La rentabilité n'entre plus en jeu. Jean Martin Rakotozafy, président du Groupement professionnel des gérants libres des stations-services (GPGLSS) est sorti de son silence à l'hôtel Colbert, hier. Il a rapporté que les gérants de stations-service effectuent des ventes à perte depuis que les pétroliers ont décidé de réduire leur marge. « Nous sommes obligés de toucher à notre fonds de fonctionnement. Nous effectuons une vente à perte depuis quelques mois », se plaint-il.
Actuellement, le président du GPGLSS recense huit gérants pétroliers qui ont décidé d'arrêter leurs activités. Et encore, « ce sont les stations que j'ai vu de mes propres yeux et qui m'ont été communiquées. Je ne sais pas s'il y a également des fermetures dans d'autres régions », poursuit Jean Martin Rakotozafy.
En danger
Certaines stations-service, qui n'ont pas encore fermé leurs portes, essayent pour leur part de trouver des partenaires financiers. « C'est devenu un investissement à risque. Il est très difficile de trouver quelqu'un qui voudrait investir son argent dans la gérance des stations-service », explique un gérant qui a voulu rester dans l'anonymat.
Le secteur de la gérance des stations-service est ainsi en danger.
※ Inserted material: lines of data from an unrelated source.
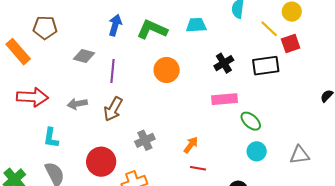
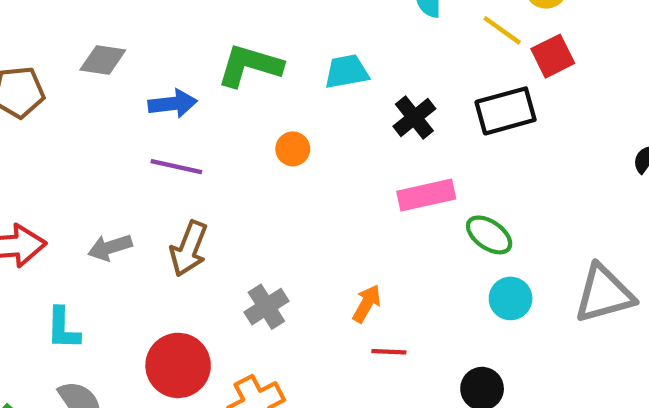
blue arrow: (115, 25) -> (173, 104), moved, turned 75
cyan trapezoid: (196, 25) -> (347, 72), moved
gray diamond: (84, 56) -> (103, 60), moved
orange circle: (167, 70) -> (293, 149), size x0.6
purple line: (112, 71) -> (176, 167), turned -75
gray triangle: (300, 155) -> (604, 294), size x1.4

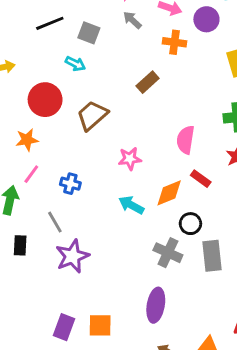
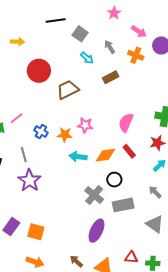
gray arrow: (132, 20) -> (110, 47), moved
cyan arrow: (75, 64) -> (87, 58), moved
orange star: (27, 140) -> (65, 135), moved
cyan arrow: (131, 205) -> (78, 157), turned -36
purple star: (72, 256) -> (29, 180), turned -30
gray rectangle: (212, 256) -> (123, 205), turned 70
purple ellipse: (156, 305) -> (97, 231), moved

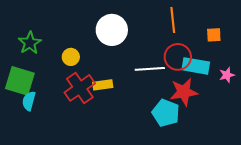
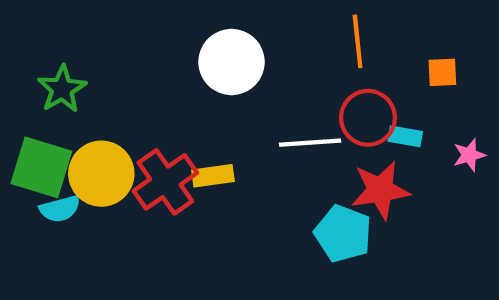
yellow circle: (71, 57) -> (101, 174), moved, size x1.8
cyan rectangle: (196, 66) -> (405, 136), size x0.6
cyan semicircle: (29, 101) -> (60, 209), turned -120

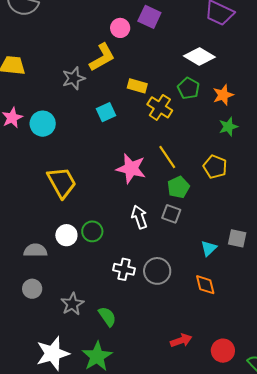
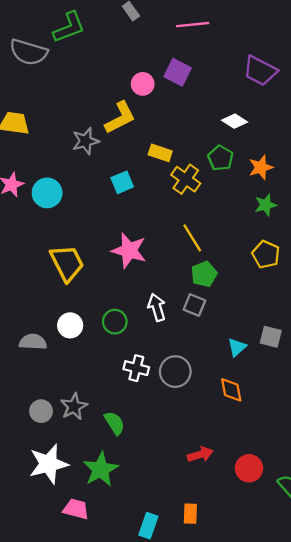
white diamond: (199, 57) -> (235, 121), size x0.7
yellow pentagon: (215, 167) -> (266, 254), moved
pink star: (131, 169) -> (129, 250), moved
green circle: (92, 231) -> (115, 322), moved
gray circle: (32, 289) -> (41, 411), moved

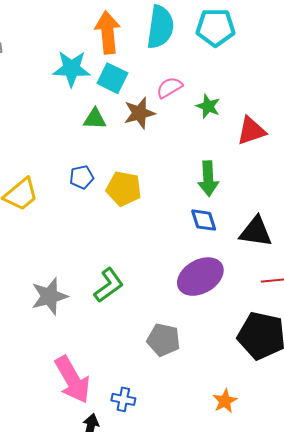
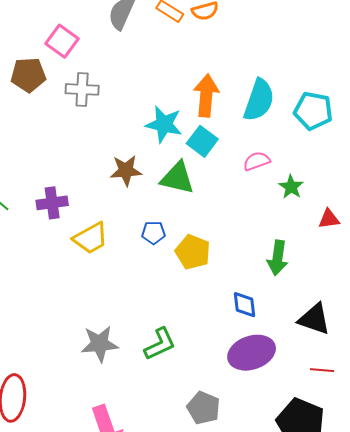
brown star: (139, 113) -> (126, 171), moved
green triangle: (95, 119) -> (177, 178), size x1.5
red triangle: (251, 131) -> (329, 219), size x0.7
blue diamond: (204, 220) -> (244, 305), moved

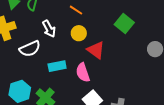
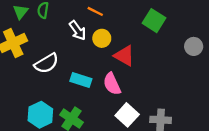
white arrow: (49, 29) -> (78, 30), moved
cyan rectangle: (57, 66) -> (81, 80), turned 36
Les compagnies pétrolières ont décidé de réduire les marges des gérants après que l'État les a interdit d'augmenter le prix à la pompe à travers un arrêté publié le 3 mars. « On nous a enlevé 40 % de notre marge. N'importe quelle société dans le même cas que nous courrait à la perte », confie Jean Martin Rakotozafy.
Les compagnies pétrolières ont, en effet, décidé de réduire leurs dépenses. Le groupement des pétroliers de Madagascar a déclaré que « c'est le seul moyen qui leur permet de garder le cap ». Les ministères concernés ont déclaré à l'époque que des solutions seront adoptées pour éviter des préjudices à toutes les parties concernées et surtout à la population. Six mois après, la situation ne paraît guère évoluer. Les pétroliers et la partie étatique n'ont pas toujours trouvé, semble-t-il, un terrain d'entente.